Le désespoir mène parfois à bien des drames. Ainsi, par exemple, l’amoureuse rejetée a souhaité être plus proche de celui qu’elle aimait sans retour en devenant du même sexe que lui. Mais peut-on aller à l’encontre du destin et de ce que l’on est ? Peut-être, peut-être pas, je ne vais pas tout vous raconter non plus, sinon où serait le plaisir ?

Intemporel ?

Peut-être pas. Car si je la découvre toujours avec un plaisir non feint, je peux comprendre que ceux qui ouvrent les pages de cette oeuvre pour la première fois peuvent se retrouver rebutés par le dessin qui a quelque peu vieilli. En outre, il était déjà à la base plutôt naïf et enfantin, bourré d’imperfections qui font qu’il faut s’accrocher pour se mettre dedans.

Mais je pense qu’une fois l’obstacle artistique passé, on peut parfaitement passer un très bon moment en compagnie de Jinpachi-Gyokuran, Issei-Enju et les autres.  D’autant plus que le dessin s’améliore au fur et à mesure, comme dans nombre de mangas.
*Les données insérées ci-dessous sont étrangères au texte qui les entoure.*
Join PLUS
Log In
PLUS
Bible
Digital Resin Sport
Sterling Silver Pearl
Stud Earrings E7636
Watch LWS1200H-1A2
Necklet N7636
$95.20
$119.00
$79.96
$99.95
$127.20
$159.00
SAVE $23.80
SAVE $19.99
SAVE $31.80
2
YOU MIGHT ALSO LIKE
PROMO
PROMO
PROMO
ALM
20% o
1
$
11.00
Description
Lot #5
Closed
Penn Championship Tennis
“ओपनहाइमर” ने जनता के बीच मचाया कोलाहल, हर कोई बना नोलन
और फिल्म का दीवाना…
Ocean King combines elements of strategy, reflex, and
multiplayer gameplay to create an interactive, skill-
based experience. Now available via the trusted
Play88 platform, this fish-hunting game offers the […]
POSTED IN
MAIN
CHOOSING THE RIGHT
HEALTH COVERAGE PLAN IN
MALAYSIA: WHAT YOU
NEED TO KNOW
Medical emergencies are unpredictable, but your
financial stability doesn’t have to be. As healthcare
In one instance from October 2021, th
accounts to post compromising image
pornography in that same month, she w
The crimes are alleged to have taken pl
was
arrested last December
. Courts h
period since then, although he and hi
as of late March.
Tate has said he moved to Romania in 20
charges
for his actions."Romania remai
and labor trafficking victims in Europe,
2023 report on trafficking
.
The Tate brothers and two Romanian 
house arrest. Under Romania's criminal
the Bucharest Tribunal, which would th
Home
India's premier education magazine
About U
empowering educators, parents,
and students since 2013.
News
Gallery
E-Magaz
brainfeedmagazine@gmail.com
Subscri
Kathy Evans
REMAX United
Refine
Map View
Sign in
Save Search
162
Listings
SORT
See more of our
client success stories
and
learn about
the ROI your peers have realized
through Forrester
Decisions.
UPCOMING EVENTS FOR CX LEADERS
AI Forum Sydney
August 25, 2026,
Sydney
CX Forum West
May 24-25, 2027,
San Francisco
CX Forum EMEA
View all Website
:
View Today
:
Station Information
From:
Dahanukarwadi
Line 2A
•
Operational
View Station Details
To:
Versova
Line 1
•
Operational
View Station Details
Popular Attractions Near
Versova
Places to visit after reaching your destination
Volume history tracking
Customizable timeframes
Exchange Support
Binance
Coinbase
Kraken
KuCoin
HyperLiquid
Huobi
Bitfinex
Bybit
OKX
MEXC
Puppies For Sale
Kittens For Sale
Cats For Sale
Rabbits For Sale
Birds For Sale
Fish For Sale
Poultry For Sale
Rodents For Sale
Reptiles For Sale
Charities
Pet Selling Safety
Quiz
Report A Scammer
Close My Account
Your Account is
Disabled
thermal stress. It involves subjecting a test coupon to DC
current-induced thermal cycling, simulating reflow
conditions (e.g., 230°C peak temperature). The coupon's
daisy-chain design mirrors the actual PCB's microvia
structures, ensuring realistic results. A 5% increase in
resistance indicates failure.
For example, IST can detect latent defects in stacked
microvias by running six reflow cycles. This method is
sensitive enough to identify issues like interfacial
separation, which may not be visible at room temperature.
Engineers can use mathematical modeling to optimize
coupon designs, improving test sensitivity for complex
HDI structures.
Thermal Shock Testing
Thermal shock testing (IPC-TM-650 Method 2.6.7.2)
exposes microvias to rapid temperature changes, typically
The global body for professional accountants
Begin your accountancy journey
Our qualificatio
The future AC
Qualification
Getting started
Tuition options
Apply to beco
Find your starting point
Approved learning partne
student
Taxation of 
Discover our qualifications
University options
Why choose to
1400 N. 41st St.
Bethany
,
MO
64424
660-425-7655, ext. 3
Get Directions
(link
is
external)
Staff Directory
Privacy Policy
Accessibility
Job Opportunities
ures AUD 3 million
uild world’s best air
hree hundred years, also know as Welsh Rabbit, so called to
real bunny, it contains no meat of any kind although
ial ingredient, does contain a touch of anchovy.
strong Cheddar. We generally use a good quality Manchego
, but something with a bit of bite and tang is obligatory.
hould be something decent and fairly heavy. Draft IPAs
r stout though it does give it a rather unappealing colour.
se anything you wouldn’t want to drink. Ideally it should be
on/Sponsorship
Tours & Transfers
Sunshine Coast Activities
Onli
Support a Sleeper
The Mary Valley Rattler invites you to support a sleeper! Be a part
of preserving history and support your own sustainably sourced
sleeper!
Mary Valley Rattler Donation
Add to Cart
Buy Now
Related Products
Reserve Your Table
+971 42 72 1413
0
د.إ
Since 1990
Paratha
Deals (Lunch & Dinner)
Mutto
Les traits deviennent plus précis, plus fins, les visages plus nets. Car c’est bien connu, c’est en forgeant qu’on devient forgeron.

Une suite plus ancrée dans le réel

Comme si elle avait du mal à se détacher de ses personnages, Saki Hiwatari a écrit une suite nommée en France Embraced by the moonlight, Réincarnations II édité par Tonkam. Celle-ci met en scène Ren, le fils de protagonistes (je vais éviter de spoiler), ainsi que Kachiko, la fille de Mikuro, un terrien doté de pouvoirs télékinésiques qui a joué un rôle dans la précédente histoire. N’ayant pas lu le manga, je ne peux que vous mettre l’histoire, mais pas mon avis.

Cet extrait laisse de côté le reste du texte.